Let’s look beyond hardware
A 2017 Accenture report on aerospace and defence took a look at the industry through a technological lens. I found this report very interesting, as it raised some important questions for aerospace companies thinking of evaluating their presence in the digital world. These questions included:
1. What are the most important touchpoints and the moments that matter with your customers, suppliers and employees, and how can digital help maximize value at each?
2. How can you use digital to drive higher customer value, lower cost, improve quality, shorten delivery time and avoid delays?
3. How can digital and the Internet of Things (IoT) help you improve your products, better understand customers and capture new business? How can it help secure a bigger share of business by doing more with the same product, leveraging untapped expertise or extending an existing process?

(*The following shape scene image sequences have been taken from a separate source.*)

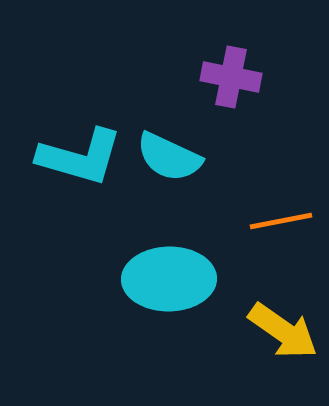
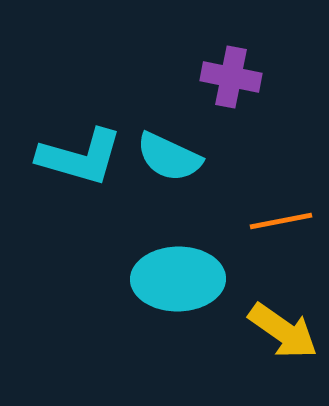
cyan ellipse: moved 9 px right
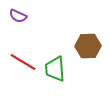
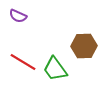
brown hexagon: moved 4 px left
green trapezoid: rotated 32 degrees counterclockwise
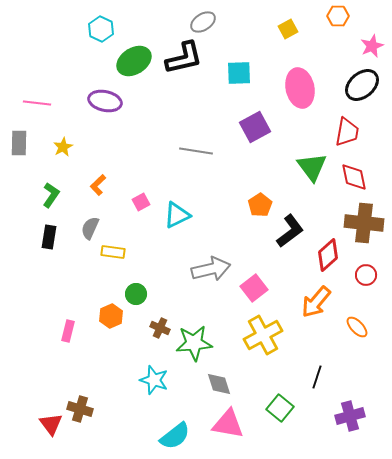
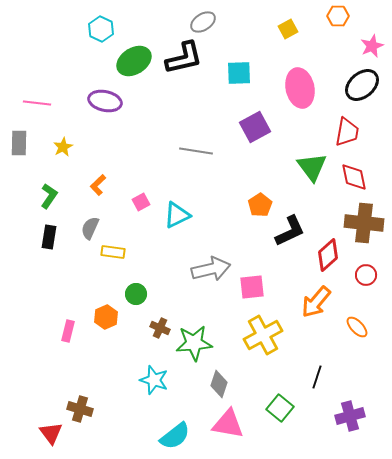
green L-shape at (51, 195): moved 2 px left, 1 px down
black L-shape at (290, 231): rotated 12 degrees clockwise
pink square at (254, 288): moved 2 px left, 1 px up; rotated 32 degrees clockwise
orange hexagon at (111, 316): moved 5 px left, 1 px down
gray diamond at (219, 384): rotated 36 degrees clockwise
red triangle at (51, 424): moved 9 px down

What ties these three points together is their common denominator: data. Companies in the aerospace industry that want to outsmart their competition must use data to optimize their processes (thus reducing their cost), understand customer behaviours and come up with new services and products. They also need to monitor social media data to measure their brand image and get feedback to inform their operational decisions. These examples are just the tip of the iceberg when it comes to data usage in aerospace. Digital transformation isn’t just about the technology. It’s about putting the customer at the centre of every decision, using all the information we’re able to gather.
Right now, there is a gap in businesses’ understanding of data and in their knowledge of how to use it to make better decisions and support customers. This is true everywhere but is particularly relevant for aerospace given the industry’s tight competition, huge range of challenges and overall customer dissatisfaction.
The future of digital transformation within the aerospace industry
Beyond the ways digital transformation affects customer interactions, I see two other ways it is important to the aerospace industry.
1. Talent acquisition and retention. Hiring millennials and Gen Z people will force the industry to change the way they communicate. This change is already past due; at the moment, it does not look like most of the players are moving in that direction, especially SMEs. The problem is self-perpetuating; this younger generation is extremely tapped into digital and social media, and relies heavily on reviews and peer validation to choose their places of work. Therefore, attracting a connected workforce that can help advance an overall industry-wide digital transformation might require companies to review how they present themselves to their potential recruits.
2. Commercialization. A lot of the players are used to a pretty linear and siloed business development. Some openly say they don't need to sell; the opportunities fall on their lap. Jason Chester, director of Global Channel Programs at InfinityQS, basically captures what I have been helping and supporting companies in these industries with when he says, “With the rise of ecommerce, competition can spring up almost overnight and take business away from you. You can also miss market opportunities if, for example, you don’t have enough inventory when demand suddenly ramps up. Businesses have to be much more responsive to how the global environment changes.”
The digital transformation of the aerospace industry is on an upward trajectory with endless possibilities for advancement. The future of aerospace will in many ways depend on how the industry chooses to engage with the digital transformation that’s happening all over the world.